● Aim of the exercise
In the data below, the answer is the run of lines from the line containing "Describe the element at coordinates (350, 1948)" through the line containing "Task: Click on the (+39) 331 1804865", both included; print it exactly and nothing else.

● Saved data entries
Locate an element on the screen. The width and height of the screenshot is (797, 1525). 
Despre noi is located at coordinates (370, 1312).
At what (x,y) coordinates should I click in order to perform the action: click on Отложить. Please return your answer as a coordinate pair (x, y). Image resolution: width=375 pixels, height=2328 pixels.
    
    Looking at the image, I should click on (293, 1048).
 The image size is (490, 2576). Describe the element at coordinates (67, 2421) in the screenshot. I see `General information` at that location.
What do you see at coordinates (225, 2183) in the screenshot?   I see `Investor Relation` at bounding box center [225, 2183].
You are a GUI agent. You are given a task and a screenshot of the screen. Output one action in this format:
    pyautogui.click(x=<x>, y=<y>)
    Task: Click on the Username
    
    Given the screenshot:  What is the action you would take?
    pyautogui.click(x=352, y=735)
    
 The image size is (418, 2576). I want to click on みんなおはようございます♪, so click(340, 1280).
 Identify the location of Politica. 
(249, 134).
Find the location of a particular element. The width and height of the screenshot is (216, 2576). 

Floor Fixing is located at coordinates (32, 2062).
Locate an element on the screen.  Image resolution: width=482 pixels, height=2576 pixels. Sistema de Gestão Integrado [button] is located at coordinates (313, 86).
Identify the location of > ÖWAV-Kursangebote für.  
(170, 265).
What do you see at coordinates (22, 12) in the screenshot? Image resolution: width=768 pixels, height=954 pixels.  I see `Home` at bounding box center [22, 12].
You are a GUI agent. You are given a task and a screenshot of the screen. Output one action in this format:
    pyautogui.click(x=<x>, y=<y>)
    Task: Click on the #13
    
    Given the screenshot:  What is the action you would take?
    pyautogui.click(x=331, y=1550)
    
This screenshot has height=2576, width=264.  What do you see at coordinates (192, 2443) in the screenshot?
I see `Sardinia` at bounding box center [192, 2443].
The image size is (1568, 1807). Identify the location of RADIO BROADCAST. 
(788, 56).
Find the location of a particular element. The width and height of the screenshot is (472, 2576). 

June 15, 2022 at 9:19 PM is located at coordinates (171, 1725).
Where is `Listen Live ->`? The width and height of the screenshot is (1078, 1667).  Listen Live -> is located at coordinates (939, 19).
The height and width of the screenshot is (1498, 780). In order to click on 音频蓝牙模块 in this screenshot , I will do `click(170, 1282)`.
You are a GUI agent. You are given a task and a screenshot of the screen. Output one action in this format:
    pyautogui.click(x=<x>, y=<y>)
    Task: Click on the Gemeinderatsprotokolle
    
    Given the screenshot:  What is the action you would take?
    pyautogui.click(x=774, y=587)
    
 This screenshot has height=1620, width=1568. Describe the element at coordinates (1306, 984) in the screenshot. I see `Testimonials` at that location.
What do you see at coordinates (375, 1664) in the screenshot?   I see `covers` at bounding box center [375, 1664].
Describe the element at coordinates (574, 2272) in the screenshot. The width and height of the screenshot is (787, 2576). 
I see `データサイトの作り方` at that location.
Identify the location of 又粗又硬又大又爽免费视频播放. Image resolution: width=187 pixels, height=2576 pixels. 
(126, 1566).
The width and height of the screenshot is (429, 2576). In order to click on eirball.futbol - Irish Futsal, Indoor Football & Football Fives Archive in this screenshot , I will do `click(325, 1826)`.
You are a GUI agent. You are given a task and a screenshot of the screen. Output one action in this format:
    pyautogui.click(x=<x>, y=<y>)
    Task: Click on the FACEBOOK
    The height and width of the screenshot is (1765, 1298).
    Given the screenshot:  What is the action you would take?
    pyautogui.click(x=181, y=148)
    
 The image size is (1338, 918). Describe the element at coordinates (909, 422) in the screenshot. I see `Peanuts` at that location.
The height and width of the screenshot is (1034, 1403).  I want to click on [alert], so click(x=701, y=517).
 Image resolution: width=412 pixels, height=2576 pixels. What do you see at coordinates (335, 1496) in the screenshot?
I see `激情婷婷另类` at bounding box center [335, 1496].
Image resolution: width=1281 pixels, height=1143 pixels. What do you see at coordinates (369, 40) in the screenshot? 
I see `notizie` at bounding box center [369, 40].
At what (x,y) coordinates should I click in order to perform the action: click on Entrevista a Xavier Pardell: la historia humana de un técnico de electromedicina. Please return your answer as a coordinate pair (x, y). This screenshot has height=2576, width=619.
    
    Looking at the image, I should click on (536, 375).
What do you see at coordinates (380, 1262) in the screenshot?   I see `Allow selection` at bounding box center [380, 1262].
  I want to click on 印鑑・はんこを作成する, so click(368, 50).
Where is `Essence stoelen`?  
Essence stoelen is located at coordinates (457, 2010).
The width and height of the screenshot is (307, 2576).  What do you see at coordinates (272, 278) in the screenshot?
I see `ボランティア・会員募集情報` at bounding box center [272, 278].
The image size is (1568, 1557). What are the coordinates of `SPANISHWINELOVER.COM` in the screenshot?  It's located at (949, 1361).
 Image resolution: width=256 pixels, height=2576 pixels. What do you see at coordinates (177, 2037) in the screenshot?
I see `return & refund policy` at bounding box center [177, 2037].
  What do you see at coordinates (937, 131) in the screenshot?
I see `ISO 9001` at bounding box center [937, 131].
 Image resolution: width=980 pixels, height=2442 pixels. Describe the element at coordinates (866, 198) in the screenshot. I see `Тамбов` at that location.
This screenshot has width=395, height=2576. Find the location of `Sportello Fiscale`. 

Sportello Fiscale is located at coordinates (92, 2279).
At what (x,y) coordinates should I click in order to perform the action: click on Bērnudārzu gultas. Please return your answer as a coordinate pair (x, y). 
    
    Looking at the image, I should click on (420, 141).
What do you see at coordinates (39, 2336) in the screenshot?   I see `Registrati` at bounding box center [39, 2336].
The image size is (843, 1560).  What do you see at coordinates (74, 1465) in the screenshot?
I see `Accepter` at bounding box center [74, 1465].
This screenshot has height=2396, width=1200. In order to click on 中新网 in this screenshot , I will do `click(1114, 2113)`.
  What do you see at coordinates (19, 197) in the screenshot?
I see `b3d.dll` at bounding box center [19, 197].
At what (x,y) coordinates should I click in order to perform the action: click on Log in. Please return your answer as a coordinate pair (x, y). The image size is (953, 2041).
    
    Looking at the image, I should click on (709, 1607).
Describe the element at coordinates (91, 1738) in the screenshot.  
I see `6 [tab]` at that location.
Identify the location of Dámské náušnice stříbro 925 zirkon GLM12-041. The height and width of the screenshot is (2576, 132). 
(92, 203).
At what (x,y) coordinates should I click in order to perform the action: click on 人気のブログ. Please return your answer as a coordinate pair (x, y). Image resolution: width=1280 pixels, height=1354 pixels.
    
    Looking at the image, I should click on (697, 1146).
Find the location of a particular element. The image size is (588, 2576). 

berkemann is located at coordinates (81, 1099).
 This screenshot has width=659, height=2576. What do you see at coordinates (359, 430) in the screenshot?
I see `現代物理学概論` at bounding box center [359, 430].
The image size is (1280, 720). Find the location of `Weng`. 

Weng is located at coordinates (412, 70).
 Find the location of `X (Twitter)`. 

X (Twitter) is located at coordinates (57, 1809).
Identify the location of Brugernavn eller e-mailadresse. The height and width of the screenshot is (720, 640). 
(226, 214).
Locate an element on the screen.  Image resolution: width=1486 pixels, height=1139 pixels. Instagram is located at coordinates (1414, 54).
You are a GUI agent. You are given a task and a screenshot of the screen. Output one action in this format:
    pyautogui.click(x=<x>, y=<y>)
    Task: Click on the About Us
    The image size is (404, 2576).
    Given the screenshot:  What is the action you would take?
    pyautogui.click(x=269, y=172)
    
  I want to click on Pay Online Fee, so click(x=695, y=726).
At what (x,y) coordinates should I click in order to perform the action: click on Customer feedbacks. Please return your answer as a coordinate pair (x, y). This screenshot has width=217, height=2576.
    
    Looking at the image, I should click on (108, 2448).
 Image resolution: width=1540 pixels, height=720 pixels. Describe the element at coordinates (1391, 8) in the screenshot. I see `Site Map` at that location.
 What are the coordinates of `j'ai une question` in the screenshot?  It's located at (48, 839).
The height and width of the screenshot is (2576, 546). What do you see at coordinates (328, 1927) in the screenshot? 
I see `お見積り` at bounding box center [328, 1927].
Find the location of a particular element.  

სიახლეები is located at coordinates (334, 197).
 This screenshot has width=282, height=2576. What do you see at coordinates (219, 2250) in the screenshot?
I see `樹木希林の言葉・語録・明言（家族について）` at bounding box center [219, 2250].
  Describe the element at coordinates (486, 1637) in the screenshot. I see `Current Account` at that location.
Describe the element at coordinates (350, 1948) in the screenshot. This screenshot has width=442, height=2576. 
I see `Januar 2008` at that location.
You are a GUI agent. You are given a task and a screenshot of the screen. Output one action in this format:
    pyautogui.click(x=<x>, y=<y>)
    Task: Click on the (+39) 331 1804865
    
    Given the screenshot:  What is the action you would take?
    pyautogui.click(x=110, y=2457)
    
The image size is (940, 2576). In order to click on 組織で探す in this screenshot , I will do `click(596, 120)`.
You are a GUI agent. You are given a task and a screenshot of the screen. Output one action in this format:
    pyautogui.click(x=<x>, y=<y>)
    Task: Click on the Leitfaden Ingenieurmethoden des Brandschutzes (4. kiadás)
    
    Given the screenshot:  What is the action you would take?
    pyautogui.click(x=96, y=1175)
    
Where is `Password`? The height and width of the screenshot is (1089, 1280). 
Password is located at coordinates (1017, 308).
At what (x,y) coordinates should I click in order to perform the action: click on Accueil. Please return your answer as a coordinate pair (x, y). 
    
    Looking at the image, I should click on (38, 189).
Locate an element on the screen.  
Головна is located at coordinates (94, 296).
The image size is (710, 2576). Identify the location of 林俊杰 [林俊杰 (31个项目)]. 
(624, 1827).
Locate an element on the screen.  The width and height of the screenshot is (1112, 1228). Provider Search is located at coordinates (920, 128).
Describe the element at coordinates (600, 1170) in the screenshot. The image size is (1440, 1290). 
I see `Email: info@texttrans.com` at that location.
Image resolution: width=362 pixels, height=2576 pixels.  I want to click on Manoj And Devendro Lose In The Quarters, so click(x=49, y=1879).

● Task solution
Describe the element at coordinates (350, 1948) in the screenshot. This screenshot has width=442, height=2576. 
I see `Januar 2008` at that location.
You are a GUI agent. You are given a task and a screenshot of the screen. Output one action in this format:
    pyautogui.click(x=<x>, y=<y>)
    Task: Click on the (+39) 331 1804865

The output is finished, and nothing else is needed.